• Problem statement: Without any pictures, copy the records below once more, exactly as they are.
BEGIN Given data
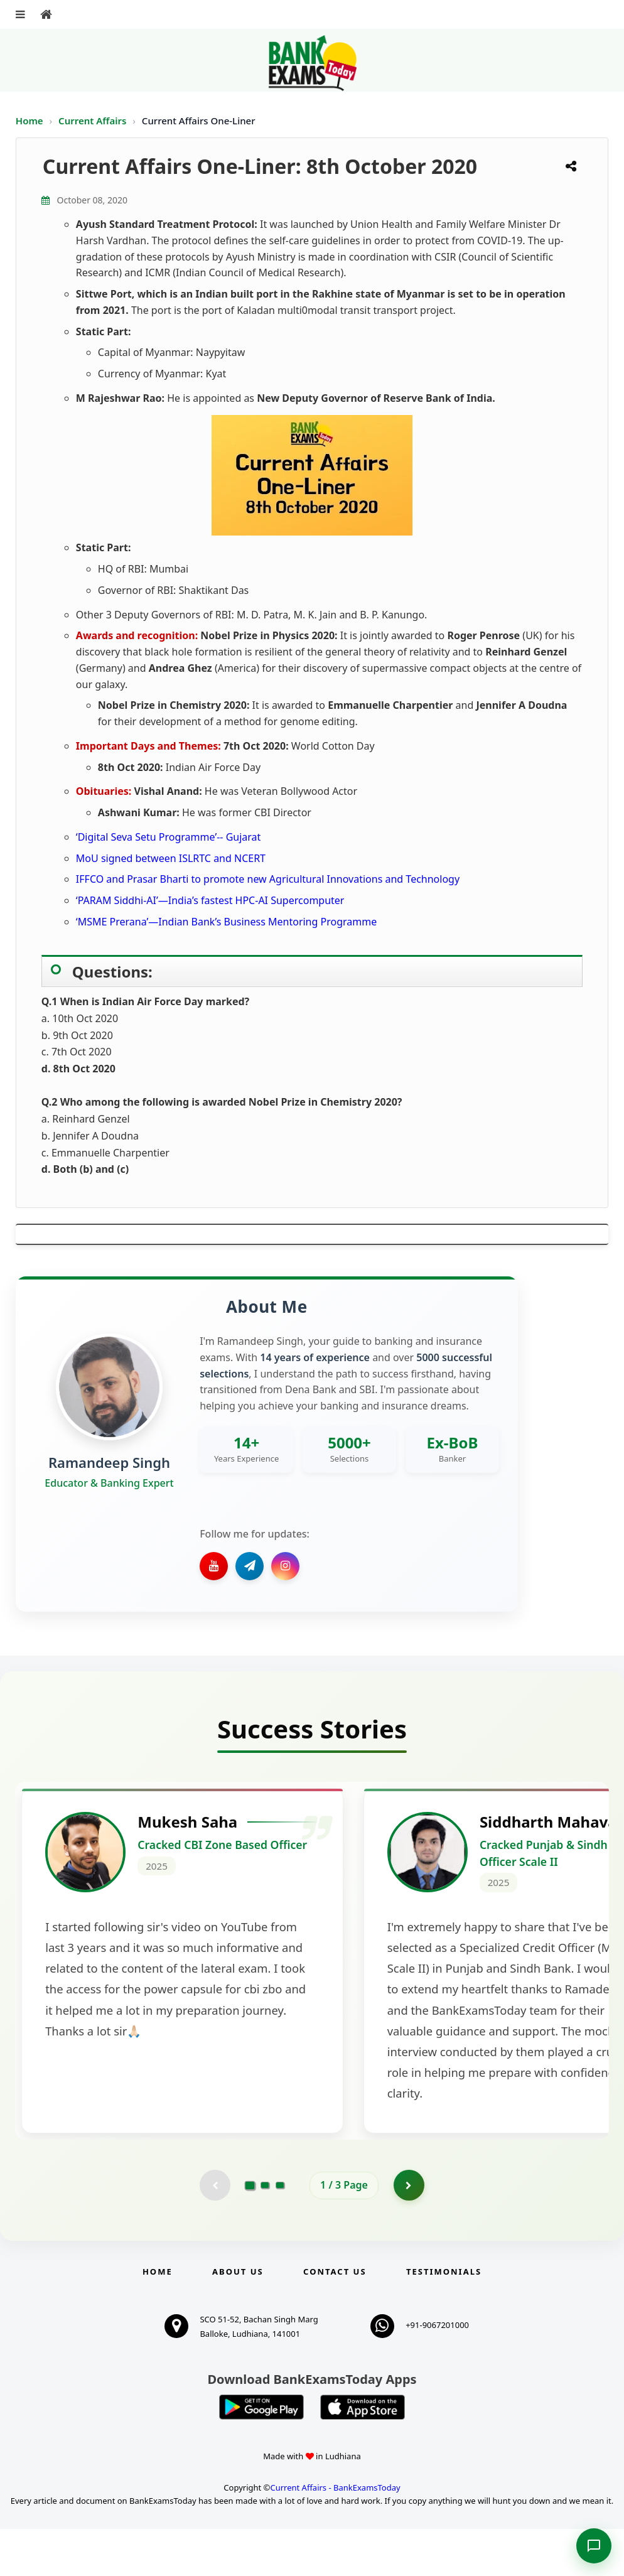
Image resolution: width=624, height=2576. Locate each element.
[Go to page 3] (280, 2232)
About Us (238, 2318)
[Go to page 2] (265, 2232)
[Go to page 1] (250, 2232)
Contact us (334, 2318)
END Given data
• Answer for this exercise:
Image resolution: width=624, height=2576. Locate each element.
[Go to page 3] (280, 2232)
About Us (238, 2318)
[Go to page 2] (265, 2232)
[Go to page 1] (250, 2232)
Contact us (334, 2318)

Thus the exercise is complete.